What is being asked:
Nothing is needed except the lines below that run from the one with "Кровать Bonna велюр синий С П/М" through the one with "опорно-поворотные устройства (шестерни)", repeated exactly.

**** Input material

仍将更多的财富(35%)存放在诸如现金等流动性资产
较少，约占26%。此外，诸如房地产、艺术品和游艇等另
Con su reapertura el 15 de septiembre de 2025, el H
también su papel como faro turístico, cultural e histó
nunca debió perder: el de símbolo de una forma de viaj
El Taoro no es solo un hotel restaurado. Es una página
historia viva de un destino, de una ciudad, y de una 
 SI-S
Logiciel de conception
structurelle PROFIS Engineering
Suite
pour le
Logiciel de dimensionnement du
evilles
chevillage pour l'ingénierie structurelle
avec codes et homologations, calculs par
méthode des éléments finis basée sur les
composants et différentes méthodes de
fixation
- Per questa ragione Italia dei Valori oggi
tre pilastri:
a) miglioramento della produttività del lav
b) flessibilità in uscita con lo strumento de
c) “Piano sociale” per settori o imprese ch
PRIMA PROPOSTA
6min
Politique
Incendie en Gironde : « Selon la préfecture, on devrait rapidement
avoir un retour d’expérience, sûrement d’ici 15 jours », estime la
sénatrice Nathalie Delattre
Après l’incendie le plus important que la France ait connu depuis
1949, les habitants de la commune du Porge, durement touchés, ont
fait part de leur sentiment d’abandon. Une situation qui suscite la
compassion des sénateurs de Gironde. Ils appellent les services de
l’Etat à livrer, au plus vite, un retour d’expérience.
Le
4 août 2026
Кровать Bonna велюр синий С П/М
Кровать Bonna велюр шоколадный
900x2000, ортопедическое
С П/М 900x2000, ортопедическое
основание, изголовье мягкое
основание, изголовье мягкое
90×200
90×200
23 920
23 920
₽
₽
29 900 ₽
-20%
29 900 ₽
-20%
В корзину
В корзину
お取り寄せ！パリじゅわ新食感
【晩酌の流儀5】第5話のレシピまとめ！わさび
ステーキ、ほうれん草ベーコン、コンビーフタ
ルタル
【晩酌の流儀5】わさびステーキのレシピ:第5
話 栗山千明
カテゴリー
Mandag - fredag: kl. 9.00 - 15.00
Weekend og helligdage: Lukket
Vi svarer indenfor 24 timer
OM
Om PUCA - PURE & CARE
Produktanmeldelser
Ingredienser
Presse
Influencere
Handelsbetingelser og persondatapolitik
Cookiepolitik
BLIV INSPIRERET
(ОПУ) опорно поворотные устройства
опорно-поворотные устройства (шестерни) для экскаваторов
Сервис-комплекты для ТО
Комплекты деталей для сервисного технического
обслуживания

********

Exercise answer:
Кровать Bonna велюр синий С П/М
Кровать Bonna велюр шоколадный
900x2000, ортопедическое
С П/М 900x2000, ортопедическое
основание, изголовье мягкое
основание, изголовье мягкое
90×200
90×200
23 920
23 920
₽
₽
29 900 ₽
-20%
29 900 ₽
-20%
В корзину
В корзину
お取り寄せ！パリじゅわ新食感
【晩酌の流儀5】第5話のレシピまとめ！わさび
ステーキ、ほうれん草ベーコン、コンビーフタ
ルタル
【晩酌の流儀5】わさびステーキのレシピ:第5
話 栗山千明
カテゴリー
Mandag - fredag: kl. 9.00 - 15.00
Weekend og helligdage: Lukket
Vi svarer indenfor 24 timer
OM
Om PUCA - PURE & CARE
Produktanmeldelser
Ingredienser
Presse
Influencere
Handelsbetingelser og persondatapolitik
Cookiepolitik
BLIV INSPIRERET
(ОПУ) опорно поворотные устройства
опорно-поворотные устройства (шестерни) для экскаваторов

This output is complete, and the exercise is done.